Here’s the latest on the coronavirus and its impact in Maine:
— The Maine CDC will provide an update on the coronavirus this afternoon. The BDN will livestream the briefing.
— Businesses including barber shops, salons and car dealerships can reopen on Friday as part of Democratic Gov. Janet Mills’ plan to gradually reopen Maine’s economy. The four-phase plan aims to allow businesses to recover from the coronavirus-induced shutdown while preventing a resurgence of the disease. But regulators will not initially verify that the practices are being followed.

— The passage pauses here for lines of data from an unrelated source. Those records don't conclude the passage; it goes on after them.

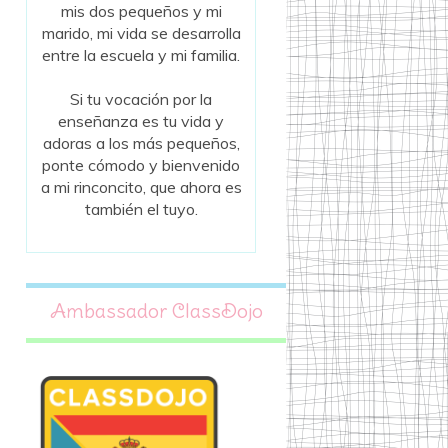
mis dos pequeños y mi
marido, mi vida se desarrolla
entre la escuela y mi familia.
Si tu vocación por la
enseñanza es tu vida y
adoras a los más pequeños,
ponte cómodo y bienvenido
a mi rinconcito, que ahora es
también el tuyo.
Ambassador ClassDojo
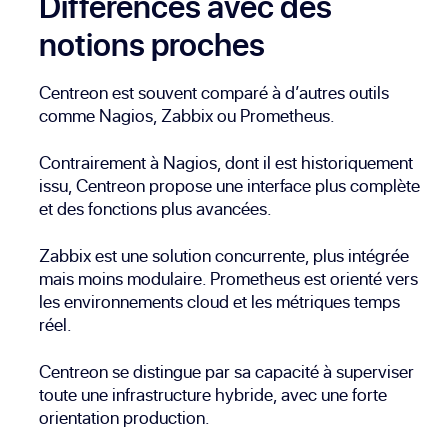
Différences avec des
notions proches
Centreon est souvent comparé à d’autres outils
comme Nagios, Zabbix ou Prometheus.
Contrairement à Nagios, dont il est historiquement
issu, Centreon propose une interface plus complète
et des fonctions plus avancées.
Zabbix est une solution concurrente, plus intégrée
mais moins modulaire. Prometheus est orienté vers
les environnements cloud et les métriques temps
réel.
Centreon se distingue par sa capacité à superviser
toute une infrastructure hybride, avec une forte
orientation production.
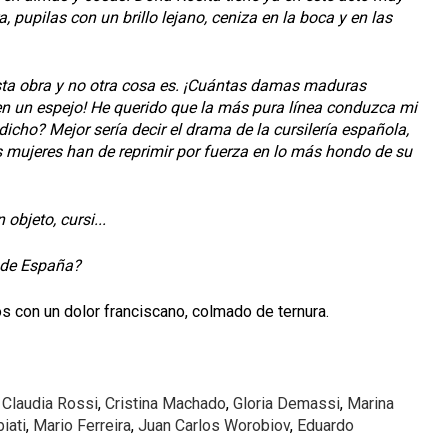
, pupilas con un brillo lejano, ceniza en la boca y en las
 esta obra y no otra cosa es. ¡Cuántas damas maduras
n un espejo! He querido que la más pura línea conduzca mi
icho? Mejor sería decir el drama de la cursilería española,
as mujeres han de reprimir por fuerza en lo más hondo de su
objeto, cursi...
 de España?
os con un dolor franciscano, colmado de ternura.
,
Claudia Rossi
,
Cristina Machado
,
Gloria Demassi
,
Marina
biati
,
Mario Ferreira
,
Juan Carlos Worobiov
,
Eduardo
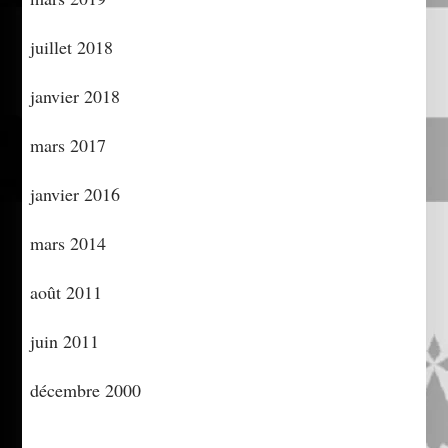
juillet 2018
janvier 2018
mars 2017
janvier 2016
mars 2014
août 2011
juin 2011
décembre 2000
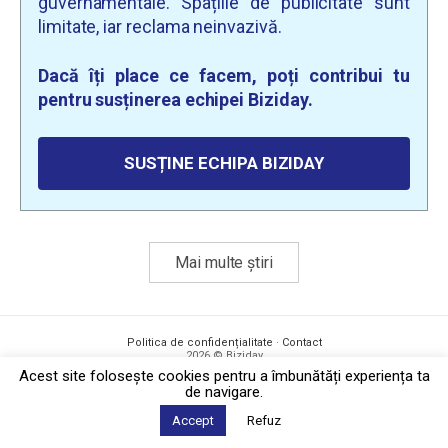
guvernamentale. Spațiile de publicitate sunt
limitate, iar reclama neinvazivă.
Dacă îți place ce facem, poți contribui tu
pentru susținerea echipei Biziday.
SUSȚINE ECHIPA BIZIDAY
Mai multe știri
Politica de confidențialitate
·
Contact
2026 © Biziday
Acest site foloseşte cookies pentru a îmbunătăți experiența ta
de navigare.
Accept
Refuz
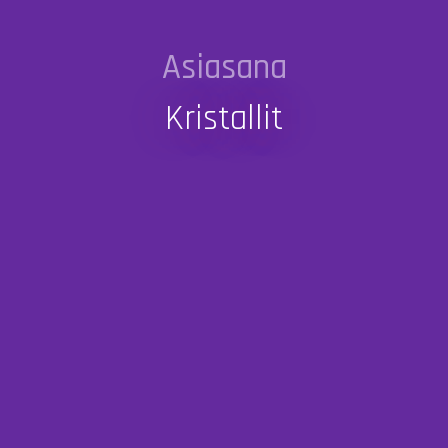
Asiasana
Kristallit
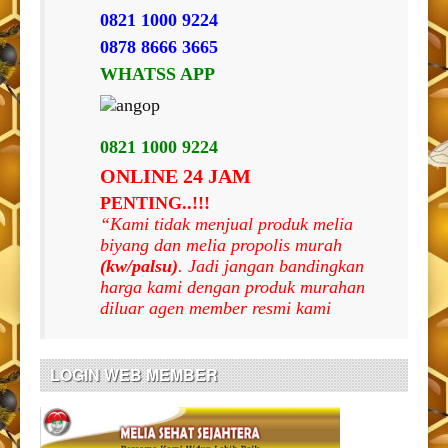
0821 1000 9224
0878 8666 3665
WHATSS APP
0821 1000 9224
ONLINE 24 JAM
PENTING..!!!
“Kami tidak menjual produk melia
biyang dan melia propolis murah
(kw/palsu)
. Jadi jangan bandingkan
harga kami dengan produk murahan
diluar agen member resmi kami
LOGIN WEB MEMBER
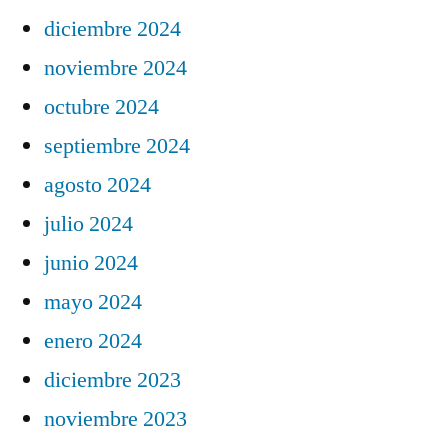
diciembre 2024
noviembre 2024
octubre 2024
septiembre 2024
agosto 2024
julio 2024
junio 2024
mayo 2024
enero 2024
diciembre 2023
noviembre 2023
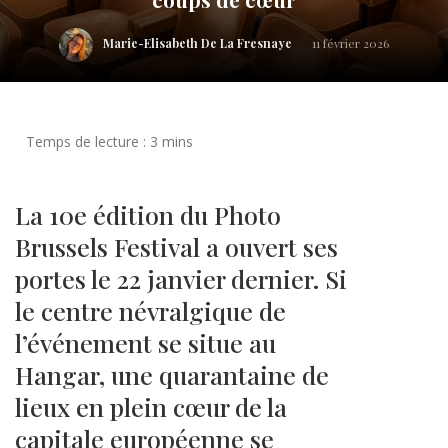
Marie-Elisabeth De La Fresnaye
11 février 2026
La 10e édition du Photo
Brussels Festival a ouvert ses
portes le 22 janvier dernier. Si
le centre névralgique de
l’événement se situe au
Hangar, une quarantaine de
lieux en plein cœur de la
capitale européenne se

— Frustrated businesses pressed Maine’s top economic development official Wednesday on how they will be able to restart under a reopening plan that includes 14-day quarantines for out-of-state tourists and runs through the late summer. The tourism industry, whose hotel, restaurant and bar owners have been hit hard by the economic shutdown and stay-at-home order, has been frustrated by the reopening schedule and lack of details. Certain lodging and campgrounds can open June 1 under stage 2 of the plan for Maine residents and those who have met the 14-day quarantine requirement. More lodging opens up July 1 in stage 3 of the governor’s plan, but it also includes quarantines for people entering Maine.
— Maine’s 10 most popular state parks are going to remain closed until at least June 1 under Mills’ new executive order that aims to reopen the state’s economy. This year’s TD Beach to Beacon 10K road race in Cape Elizabeth has been canceled due to concerns about the possible spread of the coronavirus, according to race organizers. Other upcoming events that have been canceled include Bangor’s Memorial Day parade, the Maine Lobster Festival and the North Atlantic Blues Festival.
— A staffing firm that employs some of the doctors in three rural Maine hospitals — including two that are now in bankruptcy and suing the federal government for stimulus funding — is reportedly considering filing for bankruptcy itself as a result of steep revenue shortfalls related to the coronavirus. Just as those hospitals have lost considerable revenue after preparing to handle the pandemic, Envision Healthcare Corp. is struggling to pay off $7 billion in debt after the crisis forced medical systems all across the U.S. to delay lucrative elective services.
— There is now an outbreak of the coronavirus among people who visited the Hope House Health and Living Center in Bangor. Twenty-one homeless shelter residents and staff have tested positive for the virus, the shelter said on Wednesday. Meanwhile, eight cases have been detected at the Tyson Foods plant in Portland, marking the first instance of an outbreak in Maine at a food processing facility.
— A Guilford company that makes the medical swabs necessary to test for the coronavirus has identified a location in Pittsfield where it would open a second manufacturing facility to help meet the spike in demand for its products. The company, Puritan Medical Products, is now working with a regional organization, Eastern Maine Development Corp., “to identify and hire 140 new production workers in their new manufacturing location,” according to Lee Umphrey, EMDC’s president and CEO.
— A federal judge has ruled in favor of a Maine tribe and several others by blocking the U.S. Department of Treasury from distributing federal coronavirus relief funds to a set of for-profit corporations created by tribes in Alaska. However, it’s not clear when the Houlton Band of Maliseet Indians and other federally recognized tribes will receive a portion of the $8 billion set aside for tribal governments in the $2.2 trillion stimulus package.
— Republican President Donald Trump said Wednesday the federal government’s coronavirus social distancing guidelines will be “fading out” when they expire Thursday, counting on states taking charge as they pivot to reopening. The administration says its cautionary guidance issued 45 days ago has been incorporated into recommendations given to the states on how they can begin gradually easing restrictions and reopening their economies.
— As of early Thursday morning, the coronavirus has sickened 1,040,488 people in all 50 states, the District of Columbia, Puerto Rico, Guam, the Northern Mariana Islands and the U.S. Virgin Islands, as well as caused 60,999 deaths, according to Johns Hopkins University of Medicine.
— Elsewhere in New England, there have been 3,405 coronavirus deaths in Massachusetts, 2,168 in Connecticut, 251 in Rhode Island, 60 in New Hampshire and 47 in Vermont.